(Collected data)
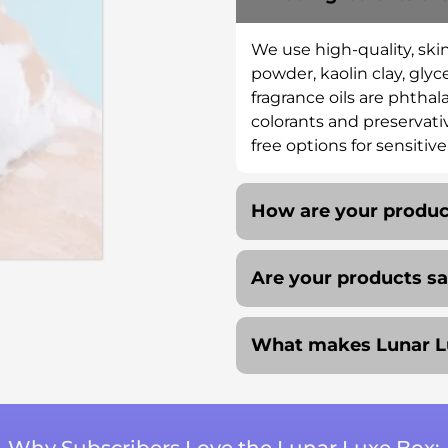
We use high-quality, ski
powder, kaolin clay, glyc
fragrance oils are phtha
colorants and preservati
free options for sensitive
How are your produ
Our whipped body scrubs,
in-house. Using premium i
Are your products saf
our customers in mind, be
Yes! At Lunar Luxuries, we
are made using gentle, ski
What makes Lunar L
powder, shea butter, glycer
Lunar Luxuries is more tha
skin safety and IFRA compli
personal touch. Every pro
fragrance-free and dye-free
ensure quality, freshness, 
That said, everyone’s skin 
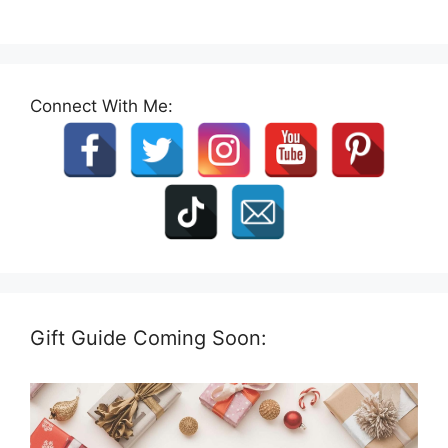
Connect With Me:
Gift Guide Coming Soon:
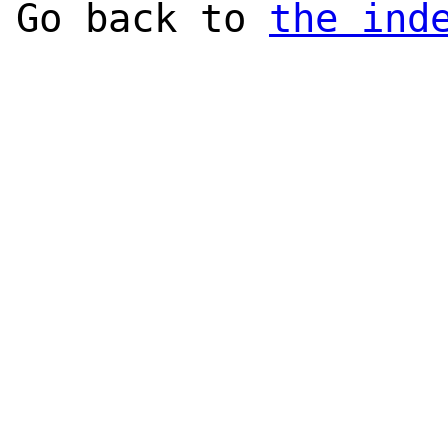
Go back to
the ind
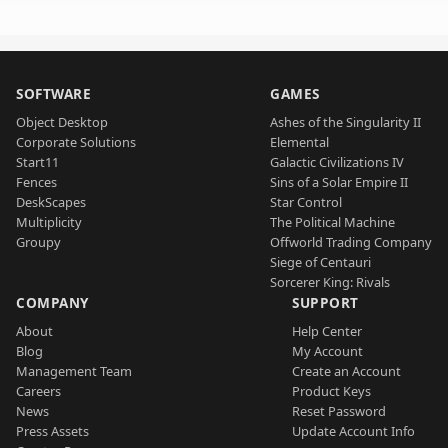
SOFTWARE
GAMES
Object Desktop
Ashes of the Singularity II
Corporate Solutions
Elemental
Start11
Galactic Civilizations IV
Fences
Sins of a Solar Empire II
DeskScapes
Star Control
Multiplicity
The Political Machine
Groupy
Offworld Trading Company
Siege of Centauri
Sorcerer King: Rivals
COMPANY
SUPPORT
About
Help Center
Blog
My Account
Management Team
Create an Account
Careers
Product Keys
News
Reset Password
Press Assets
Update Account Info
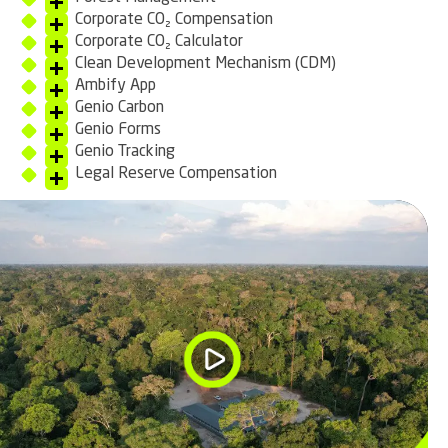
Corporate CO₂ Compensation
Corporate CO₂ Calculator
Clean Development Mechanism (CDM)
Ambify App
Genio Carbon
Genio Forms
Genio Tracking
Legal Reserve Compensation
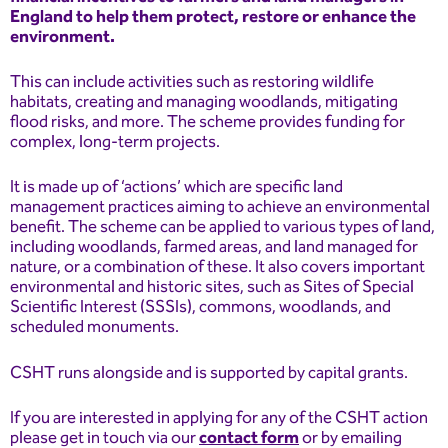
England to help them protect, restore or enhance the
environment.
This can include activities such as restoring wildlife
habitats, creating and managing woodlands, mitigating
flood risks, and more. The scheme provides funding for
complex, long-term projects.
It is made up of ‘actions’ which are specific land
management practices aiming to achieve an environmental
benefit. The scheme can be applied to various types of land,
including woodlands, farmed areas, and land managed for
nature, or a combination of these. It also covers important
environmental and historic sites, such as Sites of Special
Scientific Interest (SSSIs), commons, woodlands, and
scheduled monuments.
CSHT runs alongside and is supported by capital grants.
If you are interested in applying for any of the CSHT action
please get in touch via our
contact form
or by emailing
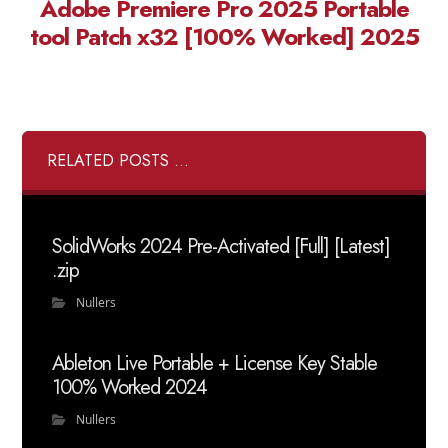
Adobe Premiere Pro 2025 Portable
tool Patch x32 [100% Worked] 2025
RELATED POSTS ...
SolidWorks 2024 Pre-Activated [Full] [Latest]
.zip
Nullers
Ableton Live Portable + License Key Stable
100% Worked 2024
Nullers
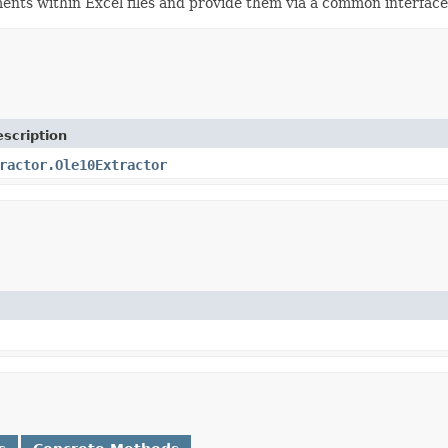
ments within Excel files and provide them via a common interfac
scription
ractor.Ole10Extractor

Assigned task: Once you have checked the entries above, say how many lines include the word "powder", and nothing beyond the number.

Written response: 2